Department of Pediatrics, College of Medicine, University of Cincinnati, Cincinnati, OH 45229, USA.
Genes (Basel). 2019 Aug 9;10(8):602. doi: 10.3390/genes10080602.
With the advances in different biological networks including gene regulation, gene co-expression, protein-protein interaction networks, and advanced approaches for network reconstruction, analysis, and interpretation, it is possible to discover reliable and accurate molecular network-based biomarkers for monitoring cancer treatment. Such efforts will also pave the way toward the realization of biomarker-driven personalized medicine against cancer. Previously, we have reconstructed disease-specific driver signaling networks using multi-omics profiles and cancer signaling pathway data. In this study, we developed a network-based sparse Bayesian machine (NBSBM) approach, using previously derived disease-specific driver signaling networks to predict cancer cell responses to drugs. NBSBM made use of the information encoded in a disease-specific (differentially expressed) network to improve its prediction performance in problems with a reduced amount of training data and a very high-dimensional feature space. Sparsity in NBSBM is favored by a spike and slab prior distribution, which is combined with a Markov random field prior that encodes the network of feature dependencies. Gene features that are connected in the network are assumed to be both relevant and irrelevant to drug responses.

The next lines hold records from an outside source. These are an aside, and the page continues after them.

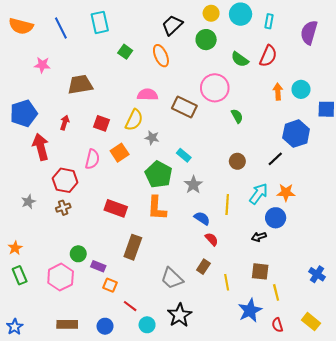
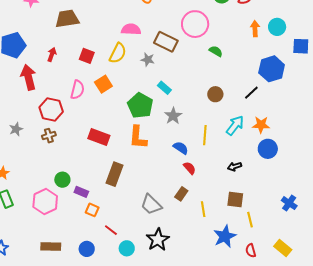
green semicircle: (237, 116) -> (216, 51), turned -32
gray star: (152, 138) -> (148, 60), moved
blue circle: (276, 218) -> (268, 149), moved

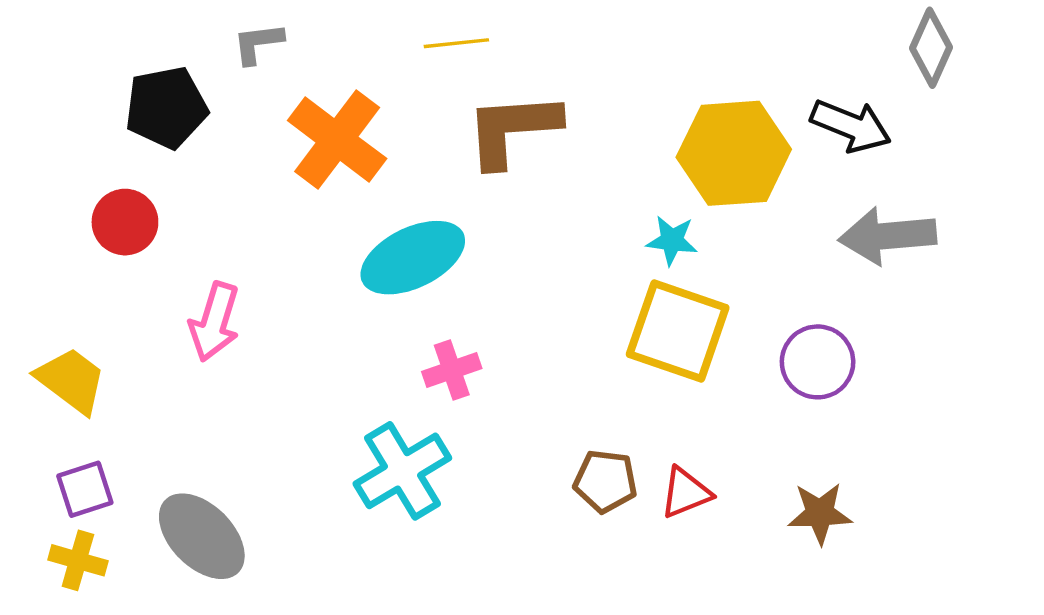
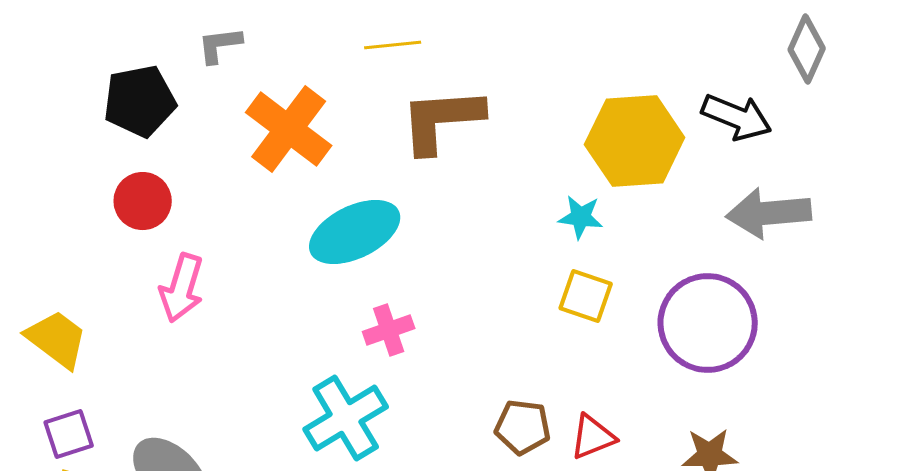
red circle: (125, 222) -> (143, 201), moved
yellow square: (678, 331) -> (586, 296), size x0.6
purple circle: (818, 362) -> (708, 323), size x1.5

We compared the proposed method with network-based support vector machine (NBSVM) approaches and found that the NBSBM approach could achieve much better accuracy than the other two NBSVM methods. The gene modules selected from the disease-specific driver networks for predicting drug sensitivity might be directly involved in drug sensitivity or resistance. This work provides a disease-specific network-based drug sensitivity prediction approach and can uncover the potential mechanisms of the action of drugs by selecting the most predictive sub-networks from the disease-specific network.
随着不同生物网络(包括基因调控、基因共表达、蛋白质-蛋白质相互作用网络以及用于网络重构、分析和解释的先进方法)的进步,有可能发现可靠且准确的基于分子网络的生物标志物,以监测癌症治疗。这些努力也将为实现基于生物标志物的癌症个性化医疗铺平道路。之前,我们已经使用多组学图谱和癌症信号通路数据重建了疾病特异性驱动信号网络。在这项研究中,我们开发了一种基于网络的稀疏贝叶斯机(NBSBM)方法,使用之前推导的疾病特异性驱动信号网络来预测癌细胞对药物的反应。NBSBM 利用疾病特异性(差异表达)网络中编码的信息来提高其在训练数据量减少且特征空间非常高维的问题中的预测性能。NBSBM 的稀疏性受到尖峰和板条先验分布的青睐,该分布与编码特征依赖性网络的马尔可夫随机场先验相结合。在网络中连接的基因特征被假定为与药物反应既相关又不相关。我们将所提出的方法与基于网络的支持向量机(NBSVM)方法进行了比较,发现 NBSBM 方法可以比其他两种 NBSVM 方法实现更高的准确性。从疾病特异性驱动网络中选择用于预测药物敏感性的基因模块可能直接参与药物敏感性或耐药性。这项工作提供了一种基于疾病特异性网络的药物敏感性预测方法,通过从疾病特异性网络中选择最具预测性的子网络,可以揭示药物作用的潜在机制。